In our review of cryptographic algorithms, we will add to our Message-Digest discussion with the SHA (pronounced “Shaw”) hashing algorithms. Remember from our previous post that hashing functions are not technically encryption algorithms. More correctly, they are a mathematical way of generating a “fingerprint” of some type of data element. They are an essential part of cryptography, along with symmetric and asymmetric encryption.

## Message-Digests as data fingerprints

Message-Digest algorithms are mathematical functions that transform a data string of arbitrary length into fixed length string of data. The second version of the data (call it the output of the function), is what we call the “fingerprint” of the original data. With this type of function, it should be impossible to have two different versions of the input data that returns the same output data. Also, because hashes are “one-way” functions, it should be impossible to produce the input value even if you know the output value. They can’t be reversed.

### Collisions

A hashing function fails to do its job when we find a “collision.” A collision is when there are two distinct inputs which generate the same hash. If this should happen, we no longer have confidence that the hashing function produces a unique fingerprint of the input data. The existence of a collision is triggered either when someone finds an actual data pattern set leading to a collision, or when it is shown that a collision can be produced within a certain threshold of costs (for computing resources and time). The latter notion is important to assess whether a breach of the algorithm is likely for a reasonably funded or pervasive organization (an organized crime ring, for example).

In the mid-1990’s, collisions were discovered in the (then widely used) MD5 hashing function. This led the National Institute for Standards and Technology (NIST) in the USA to propose a more secure hashing algorithm. This led to the series of Secure Hash Algorithms (SHA).

## What are all these SHA algorithms anyway?

There is a sort of family of SHA hashing algorithms, denoted by “SHA” followed by a hyphenated number. This all started through a US government project called Capstone, and was driven by NIST and the NSA. The project sought to support publically available strong cryptography. It was not viewed in a fully positive way by the cryptography community, with the notion of keys escrowed by the government and government-designed cryptography chips.

Anyway, the series began with SHA-0, which was withdrawn shortly after its release, and was replaced by a revision known as SHA-1.
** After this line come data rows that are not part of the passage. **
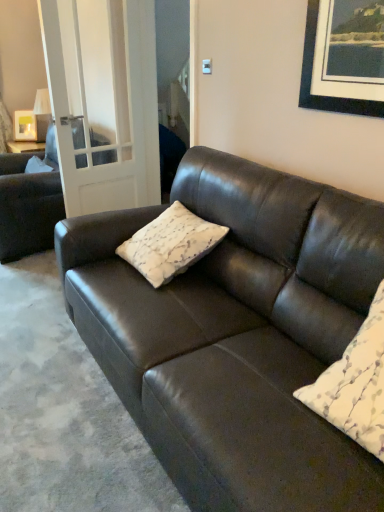 Question: From the image's perspective, is matte black couch at center, the 2th studio couch positioned from the left, under clear glass door at left?

Choices:
 (A) yes
 (B) no

Answer: (A)

Question: From the image's perspective, is matte black couch at center, which is the first studio couch in right-to-left order, located above clear glass door at left?

Choices:
 (A) no
 (B) yes

Answer: (A)

Question: Is the depth of matte black couch at center, which ranks as the 1th studio couch in front-to-back order, greater than that of clear glass door at left?

Choices:
 (A) yes
 (B) no

Answer: (B)

Question: From a real-world perspective, is matte black couch at center, the 2th studio couch positioned from the left, on top of clear glass door at left?

Choices:
 (A) yes
 (B) no

Answer: (B)

Question: Is matte black couch at center, the 2th studio couch positioned from the left, to the right of clear glass door at left from the viewer's perspective?

Choices:
 (A) no
 (B) yes

Answer: (B)

Question: Considering the relative sizes of matte black couch at center, which ranks as the 1th studio couch in front-to-back order, and clear glass door at left in the image provided, is matte black couch at center, which ranks as the 1th studio couch in front-to-back order, shorter than clear glass door at left?

Choices:
 (A) no
 (B) yes

Answer: (B)

Question: Is matte black couch at center, positioned as the 2th studio couch in back-to-front order, looking in the opposite direction of white textured pillow at center, acting as the first pillow starting from the front?

Choices:
 (A) no
 (B) yes

Answer: (B)

Question: From the image's perspective, is matte black couch at center, which is the first studio couch in right-to-left order, over white textured pillow at center, acting as the 2th pillow starting from the back?

Choices:
 (A) no
 (B) yes

Answer: (B)

Question: Is matte black couch at center, the 2th studio couch positioned from the left, not within white textured pillow at center, acting as the 2th pillow starting from the back?

Choices:
 (A) no
 (B) yes

Answer: (B)

Question: Is matte black couch at center, which is the first studio couch in right-to-left order, further to camera compared to white textured pillow at center, the 2th pillow in the left-to-right sequence?

Choices:
 (A) yes
 (B) no

Answer: (B)

Question: Considering the relative sizes of matte black couch at center, which ranks as the 1th studio couch in front-to-back order, and white textured pillow at center, acting as the first pillow starting from the front, in the image provided, is matte black couch at center, which ranks as the 1th studio couch in front-to-back order, wider than white textured pillow at center, acting as the first pillow starting from the front,?

Choices:
 (A) yes
 (B) no

Answer: (A)

Question: From a real-world perspective, does matte black couch at center, the 2th studio couch positioned from the left, stand above white textured pillow at center, the 2th pillow in the left-to-right sequence?

Choices:
 (A) yes
 (B) no

Answer: (B)

Question: From a real-world perspective, is white textured pillow at center, arranged as the 2th pillow when viewed from the right, on clear glass door at left?

Choices:
 (A) no
 (B) yes

Answer: (A)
SHA-1 produces a 160-bit hash value. It is in wide use today in spite of being deprecated by NIST in 2013. In 2015, there were recommendations to mark SHA-1 unsafe, because the cost of creating collisions were revealed to be on the order of only $75K-120K on EC2 nodes, putting it within the capabilities of criminal syndicates.

SHA-2 is recommended by the US government as a replacement for SHA-1. It is actually a family of hash functions with lengths (digests) of 224, 256, 384, or 512 bits.

And if you’re wondering, of course there is also a SHA-3. NIST created a competition in 2006 to create a new hashing function standard. This was not to replace SHA-2, but as an alternative and dissimilar cryptographic hashing function. SHA-3 has been an official NIST hashing standard since 2015. A notable “dissimilarity” with SHA-3 is its use of a sponge function, which is unlike earlier SHA algorithms.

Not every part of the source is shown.